La subvention de 47 000 $ a permis, entre autres, d’embaucher une ressource qui sera entièrement dédiée à ce parc, de février à décembre. En effet, les projets sont nombreux sur la table, allant de l’organisation de corvées pour l’éradication du nerprun, cette plante envahissante qui a pris place dans l’espace vert, à la plantation d’arbres et d’arbustes, en passant par la production de plusieurs outils de sensibilisation et de valorisation du boisé.

« Nous sommes en train de concevoir une série de panneaux d’interprétation qui permettront non seulement aux usagers de découvrir les attraits du parc, mais aussi de les sensibiliser aux comportements responsables pour les préserver », précise Marion Bonhomme. Des thèmes comme les oiseaux, les plantes envahissantes ou l’importance du milieu humide pourraient y être abordés. Un dépliant est aussi sur les planches à dessin, un autre outil pour faire connaître les attraits écologiques de ce parc.

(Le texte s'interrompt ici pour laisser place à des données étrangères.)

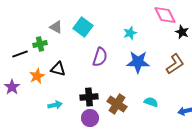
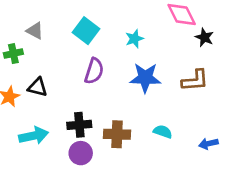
cyan square: (83, 27) -> (86, 31), moved
brown L-shape: (175, 64) -> (195, 80), turned 30
brown cross: (117, 104) -> (117, 134), turned -30
cyan arrow: (55, 105) -> (34, 136), size x1.5

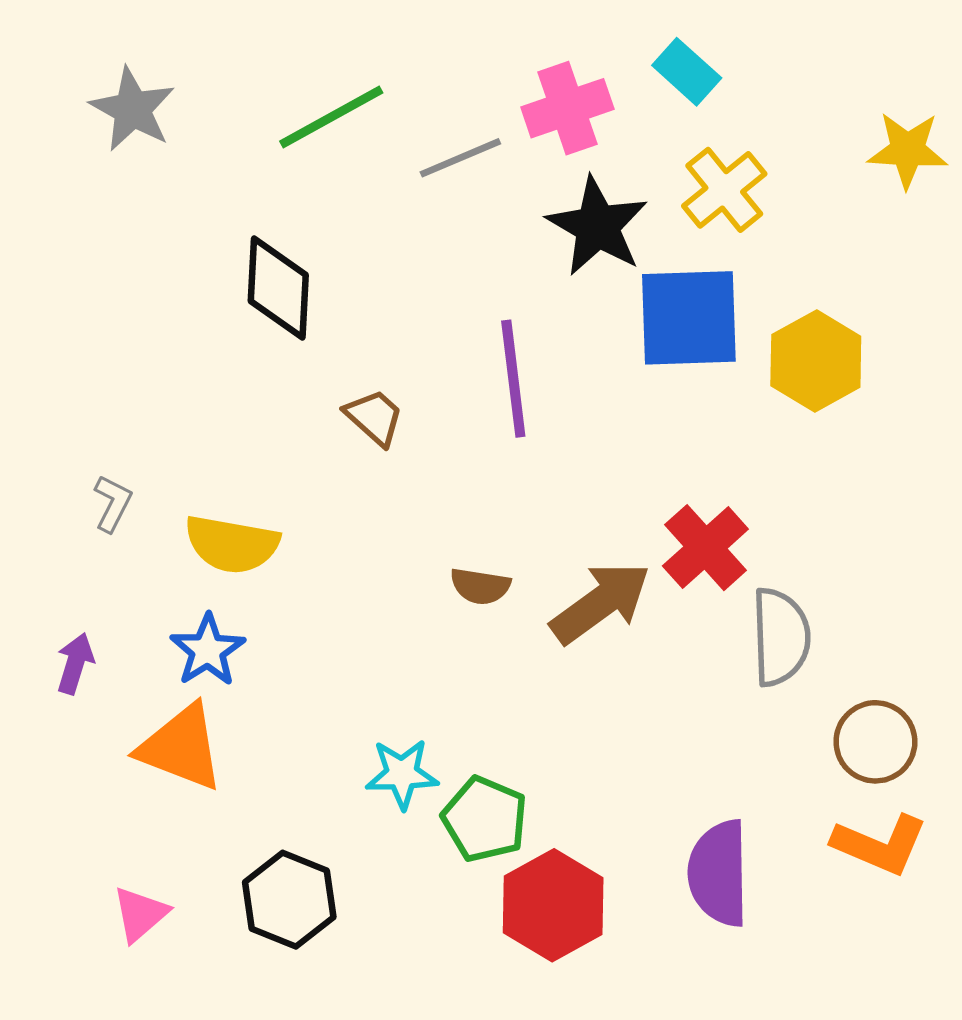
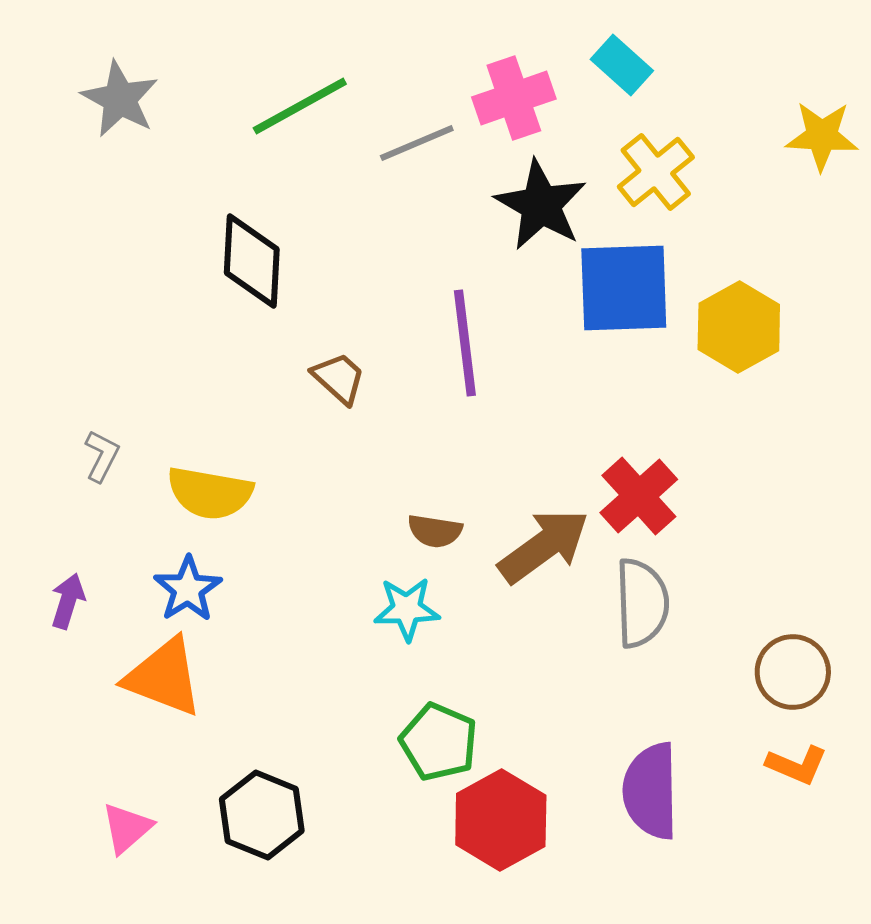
gray semicircle: (781, 637) -> (642, 603), moved
cyan star: (402, 774) -> (407, 609), moved
orange L-shape: (880, 845) -> (797, 765), size x0.7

S’ajoute à cela une série d’animations estivales qui sera offerte aux enfants des camps de jour et des CPE du quartier. Chaque atelier, de façon ludique, leur permettra de découvrir un aspect du parc Thomas-Chapais et de sa biodiversité. Un cahier pédagogique sera également développé autour de ces différentes thématiques. « C’est aussi une façon pour nous de créer le réflexe chez les enfants de revenir au parc, avec leurs parents par exemple », précise la coordonnatrice. En effet, ces 15 hectares de nature en pleine ville sont encore méconnus, parfois même par les résidants habitant au sud du quartier.